We will be racing on the same 200 foot 6 lane Tomy layout as last year running Tomy Turbo chassis and parts provided on the day by race control. Your team provides your own body to HOLM specifications.

New this year we will also have a 24 foot HO drag strip for the general public to run on!

Pics of previous years events:

06
http://www.geocities.com/f1nutz27/HoLeMans2006.html



07
http://www.slotcars.org/ohora/0607season\Speedorama\speedorama_index.htm 

Thursday 7th and Friday 8th we need all the help we can get at the Automotive Bldg exhibition grounds Toronto for setting up the show layout and track. 

I would also like to thank everyone who helped last year to make the event a success. Drivers, volunteers, and of course the sponsors. 

Raceworld 
Panther Hobbies and Trains 
Trakmate (Official Timing) 
CanHO 
OHORA 
Custom Canuck Resins 
Super Tires 
Toys2NV 

Get your team (of at least 4-6 drivers) or more ready for a great race. For more information or to register a team email Bill [email protected] or Rick [email protected] 

If you can't field a whole team but would like to participate as an individual we can arrange for you to join a team.

All racers will also have free entry into Speedorama Canada's biggest Custom Car Show.

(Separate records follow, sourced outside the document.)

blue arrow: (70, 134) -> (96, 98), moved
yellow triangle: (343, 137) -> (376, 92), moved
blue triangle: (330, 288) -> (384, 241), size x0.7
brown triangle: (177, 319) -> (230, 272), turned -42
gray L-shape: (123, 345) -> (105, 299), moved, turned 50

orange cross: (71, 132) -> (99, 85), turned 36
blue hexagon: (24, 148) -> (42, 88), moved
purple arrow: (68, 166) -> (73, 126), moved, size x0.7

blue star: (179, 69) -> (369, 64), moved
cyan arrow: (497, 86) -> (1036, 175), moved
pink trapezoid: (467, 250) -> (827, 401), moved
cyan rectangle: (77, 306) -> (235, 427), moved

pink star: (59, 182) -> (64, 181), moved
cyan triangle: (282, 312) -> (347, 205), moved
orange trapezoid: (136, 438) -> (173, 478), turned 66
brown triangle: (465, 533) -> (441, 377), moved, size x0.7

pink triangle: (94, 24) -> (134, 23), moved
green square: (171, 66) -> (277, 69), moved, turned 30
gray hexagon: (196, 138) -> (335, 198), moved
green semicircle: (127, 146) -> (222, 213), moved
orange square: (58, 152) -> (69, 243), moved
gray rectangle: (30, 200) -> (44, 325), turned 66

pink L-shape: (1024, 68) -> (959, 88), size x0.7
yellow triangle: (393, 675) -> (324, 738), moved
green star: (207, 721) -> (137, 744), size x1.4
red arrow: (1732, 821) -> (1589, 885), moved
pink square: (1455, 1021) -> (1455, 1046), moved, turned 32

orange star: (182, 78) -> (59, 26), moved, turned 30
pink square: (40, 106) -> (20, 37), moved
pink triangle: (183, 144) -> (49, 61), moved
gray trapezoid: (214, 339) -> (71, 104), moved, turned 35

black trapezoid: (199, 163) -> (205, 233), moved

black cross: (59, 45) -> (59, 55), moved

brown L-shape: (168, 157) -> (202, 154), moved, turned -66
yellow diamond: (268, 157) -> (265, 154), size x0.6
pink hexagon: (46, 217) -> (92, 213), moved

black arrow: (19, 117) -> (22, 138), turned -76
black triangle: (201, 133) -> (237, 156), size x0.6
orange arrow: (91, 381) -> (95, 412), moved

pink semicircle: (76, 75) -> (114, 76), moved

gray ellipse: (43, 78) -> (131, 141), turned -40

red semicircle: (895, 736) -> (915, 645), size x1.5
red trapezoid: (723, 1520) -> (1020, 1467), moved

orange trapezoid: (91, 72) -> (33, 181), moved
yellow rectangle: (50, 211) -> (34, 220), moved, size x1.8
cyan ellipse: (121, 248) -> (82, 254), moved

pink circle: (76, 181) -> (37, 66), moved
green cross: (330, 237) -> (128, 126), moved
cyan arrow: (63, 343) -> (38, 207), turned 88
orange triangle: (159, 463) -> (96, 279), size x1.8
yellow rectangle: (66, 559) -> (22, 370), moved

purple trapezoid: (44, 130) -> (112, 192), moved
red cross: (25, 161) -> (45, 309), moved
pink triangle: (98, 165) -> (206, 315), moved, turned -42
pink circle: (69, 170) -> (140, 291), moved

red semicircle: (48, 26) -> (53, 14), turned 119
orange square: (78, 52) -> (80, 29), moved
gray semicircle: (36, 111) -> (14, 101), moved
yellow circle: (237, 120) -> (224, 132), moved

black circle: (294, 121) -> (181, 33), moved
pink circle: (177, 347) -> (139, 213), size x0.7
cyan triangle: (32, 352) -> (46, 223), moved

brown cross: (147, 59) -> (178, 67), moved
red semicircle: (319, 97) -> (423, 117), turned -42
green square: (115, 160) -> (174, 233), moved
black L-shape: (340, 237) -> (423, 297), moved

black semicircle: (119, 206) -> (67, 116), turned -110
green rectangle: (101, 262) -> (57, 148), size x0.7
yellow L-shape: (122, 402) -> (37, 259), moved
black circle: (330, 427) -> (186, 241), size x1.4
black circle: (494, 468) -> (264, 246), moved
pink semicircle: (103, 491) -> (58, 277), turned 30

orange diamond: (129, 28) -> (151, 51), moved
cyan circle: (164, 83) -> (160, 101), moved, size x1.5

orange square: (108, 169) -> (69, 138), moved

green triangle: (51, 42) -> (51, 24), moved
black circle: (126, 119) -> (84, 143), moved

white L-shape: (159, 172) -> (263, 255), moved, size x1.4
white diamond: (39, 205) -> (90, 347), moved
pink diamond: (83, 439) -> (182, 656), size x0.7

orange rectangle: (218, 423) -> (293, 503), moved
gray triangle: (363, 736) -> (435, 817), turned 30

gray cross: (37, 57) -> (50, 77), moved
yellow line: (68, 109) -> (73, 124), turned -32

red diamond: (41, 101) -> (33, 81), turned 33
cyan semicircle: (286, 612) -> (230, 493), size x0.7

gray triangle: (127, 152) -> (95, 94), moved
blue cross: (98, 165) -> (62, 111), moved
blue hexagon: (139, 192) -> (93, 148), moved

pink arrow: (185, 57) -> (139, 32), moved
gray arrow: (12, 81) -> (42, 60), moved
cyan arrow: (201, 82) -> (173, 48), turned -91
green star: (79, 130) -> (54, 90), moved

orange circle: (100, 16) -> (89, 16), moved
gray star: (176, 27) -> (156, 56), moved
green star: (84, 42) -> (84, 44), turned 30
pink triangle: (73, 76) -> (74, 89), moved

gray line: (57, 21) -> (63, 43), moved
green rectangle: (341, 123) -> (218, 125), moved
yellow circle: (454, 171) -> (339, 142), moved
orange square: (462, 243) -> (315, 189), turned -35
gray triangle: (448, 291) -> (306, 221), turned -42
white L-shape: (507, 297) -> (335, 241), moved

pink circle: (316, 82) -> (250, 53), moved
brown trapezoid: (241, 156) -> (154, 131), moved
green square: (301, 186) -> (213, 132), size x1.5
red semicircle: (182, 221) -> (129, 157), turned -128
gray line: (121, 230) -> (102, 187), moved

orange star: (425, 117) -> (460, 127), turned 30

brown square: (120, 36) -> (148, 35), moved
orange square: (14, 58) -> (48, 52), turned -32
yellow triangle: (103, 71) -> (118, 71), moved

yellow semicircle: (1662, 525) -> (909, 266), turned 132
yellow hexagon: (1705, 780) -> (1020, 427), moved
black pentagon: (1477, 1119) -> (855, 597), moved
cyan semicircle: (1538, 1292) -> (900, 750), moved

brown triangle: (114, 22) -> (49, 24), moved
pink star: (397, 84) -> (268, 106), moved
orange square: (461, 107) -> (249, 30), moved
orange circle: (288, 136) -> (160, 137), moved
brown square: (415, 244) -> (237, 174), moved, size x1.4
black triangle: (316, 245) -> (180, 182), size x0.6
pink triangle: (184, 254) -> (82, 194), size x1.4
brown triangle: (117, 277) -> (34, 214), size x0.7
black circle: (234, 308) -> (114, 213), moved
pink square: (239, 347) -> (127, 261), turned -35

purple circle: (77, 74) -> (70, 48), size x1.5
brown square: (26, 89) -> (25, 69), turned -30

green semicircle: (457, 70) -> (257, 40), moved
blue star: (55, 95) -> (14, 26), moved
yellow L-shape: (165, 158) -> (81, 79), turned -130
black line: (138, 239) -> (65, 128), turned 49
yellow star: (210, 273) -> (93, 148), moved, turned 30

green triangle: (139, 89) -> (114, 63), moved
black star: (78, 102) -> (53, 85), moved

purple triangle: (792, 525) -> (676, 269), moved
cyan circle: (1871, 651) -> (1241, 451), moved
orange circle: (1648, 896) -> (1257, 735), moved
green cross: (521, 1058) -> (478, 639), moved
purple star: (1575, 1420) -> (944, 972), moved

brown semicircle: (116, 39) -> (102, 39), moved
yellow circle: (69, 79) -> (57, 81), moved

http://www.speedoramainfo.com/index2.asp

If you have never made it out to race in this event make sure you make it this year. You will not be disappointed. The atmosphere is great with all the custom cars to check out when you are not racing and the race itself is a blast! If you're into 1/32 or 1/24th come out and give HO a try at this awesome event!

Thanks from 
Vintage Racers and OHORA


----------